** Opening DATASET ENTRIES block **
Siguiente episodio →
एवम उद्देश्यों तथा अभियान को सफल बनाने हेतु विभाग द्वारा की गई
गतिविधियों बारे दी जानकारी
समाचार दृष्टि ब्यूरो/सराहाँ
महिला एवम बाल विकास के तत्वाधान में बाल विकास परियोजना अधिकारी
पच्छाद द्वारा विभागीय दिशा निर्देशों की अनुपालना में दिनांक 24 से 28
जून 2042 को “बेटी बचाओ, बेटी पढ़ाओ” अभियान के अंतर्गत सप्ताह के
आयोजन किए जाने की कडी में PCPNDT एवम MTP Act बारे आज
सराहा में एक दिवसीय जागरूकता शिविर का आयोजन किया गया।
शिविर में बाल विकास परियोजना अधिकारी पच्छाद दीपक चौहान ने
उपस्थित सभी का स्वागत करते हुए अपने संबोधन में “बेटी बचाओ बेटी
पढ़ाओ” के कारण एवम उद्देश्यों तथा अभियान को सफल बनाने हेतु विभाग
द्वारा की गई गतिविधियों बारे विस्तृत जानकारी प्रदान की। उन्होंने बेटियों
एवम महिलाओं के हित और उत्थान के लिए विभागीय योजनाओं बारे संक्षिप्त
** Closing DATASET ENTRIES block **
** Opening DATASET ENTRIES block **
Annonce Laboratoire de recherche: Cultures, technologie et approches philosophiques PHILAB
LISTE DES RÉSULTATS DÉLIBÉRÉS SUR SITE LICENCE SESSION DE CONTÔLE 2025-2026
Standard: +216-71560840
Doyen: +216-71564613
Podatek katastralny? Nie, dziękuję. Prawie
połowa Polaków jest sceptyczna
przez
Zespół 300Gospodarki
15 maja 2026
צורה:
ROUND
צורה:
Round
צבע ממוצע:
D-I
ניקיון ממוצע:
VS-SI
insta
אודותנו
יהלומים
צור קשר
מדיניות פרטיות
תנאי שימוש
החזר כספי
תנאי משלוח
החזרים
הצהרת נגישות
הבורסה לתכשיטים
** Closing DATASET ENTRIES block **
** Opening DATASET ENTRIES block **
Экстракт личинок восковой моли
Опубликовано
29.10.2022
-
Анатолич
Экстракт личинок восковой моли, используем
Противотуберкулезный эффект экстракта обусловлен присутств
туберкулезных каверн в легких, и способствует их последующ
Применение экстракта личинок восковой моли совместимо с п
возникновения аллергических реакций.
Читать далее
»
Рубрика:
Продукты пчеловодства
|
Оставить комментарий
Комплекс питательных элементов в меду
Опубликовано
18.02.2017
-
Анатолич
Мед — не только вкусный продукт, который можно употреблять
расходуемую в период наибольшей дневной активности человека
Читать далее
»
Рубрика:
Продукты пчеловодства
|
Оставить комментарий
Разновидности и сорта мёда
** Closing DATASET ENTRIES block **
AIM OF THE TASK: The response should be the listing above, limited to the lines between the one holding "शिविर में बाल" and the one holding "एवम महिलाओं के", inclusive, reproduced exactly.

ANSWER BOX:
शिविर में बाल विकास परियोजना अधिकारी पच्छाद दीपक चौहान ने
उपस्थित सभी का स्वागत करते हुए अपने संबोधन में “बेटी बचाओ बेटी
पढ़ाओ” के कारण एवम उद्देश्यों तथा अभियान को सफल बनाने हेतु विभाग
द्वारा की गई गतिविधियों बारे विस्तृत जानकारी प्रदान की। उन्होंने बेटियों
एवम महिलाओं के हित और उत्थान के लिए विभागीय योजनाओं बारे संक्षिप्त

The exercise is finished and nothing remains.